I am trying to establish a connection to an ADLS using a Spark API. I am really new to this. I read the documentation where it says that you can establish the connection with the following code:
spark.conf.set("fs.adl.oauth2.access.token.provider.type", "ClientCredential")
spark.conf.set("fs.adl.oauth2.client.id", "<application-id>")
spark.conf.set("fs.adl.oauth2.credential", dbutils.secrets.get(scope = "<scope-name>", key = "<key-name-for-service-credential>"))
spark.conf.set("fs.adl.oauth2.refresh.url", "https://login.microsoftonline.com/<directory-id>/oauth2/token")

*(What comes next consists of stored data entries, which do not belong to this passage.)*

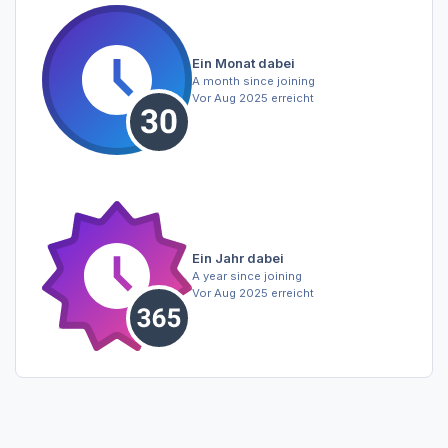
Ein Monat dabei
A month since joining
Vor Aug 2025 erreicht
Ein Jahr dabei
A year since joining
Vor Aug 2025 erreicht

I can see in the Azure Portal / Azure Storage Explorer that I have Read/Write/Execute permission on the ADLS folder that I need, but I don't know where to find application-id
, scope-name
, and key-name-for-service-credential
.
There are two ways of accessing Azure Data Lake Storage Gen1:
Prerequisites:
You need to Create and grant permissions to service principal.
Create an Azure AD application and service principal that can access resources.
Note the following properties:
application-id: An ID that uniquely identifies the client application.
directory-id: An ID that uniquely identifies the Azure AD instance.
service-credential: A string that the application uses to prove its identity.
Register the service principal, granting the correct role assignment, such as Contributor, on the Azure Data Lake Storage Gen1 account.
Method1: Mount Azure Data Lake Storage Gen1 resource or folder
Method2: Access directly with Spark APIs using a service principal and OAuth 2.0
Method3: Access directly with Spark APIs using a service principal and OAuth 2.0 with dbutils.secrets.get(scope = "", key = "") retrieves your storage account access key that has been stored as a secret in a secret scope.
Reference: Databricks - Azure Data Lake Storage Gen1.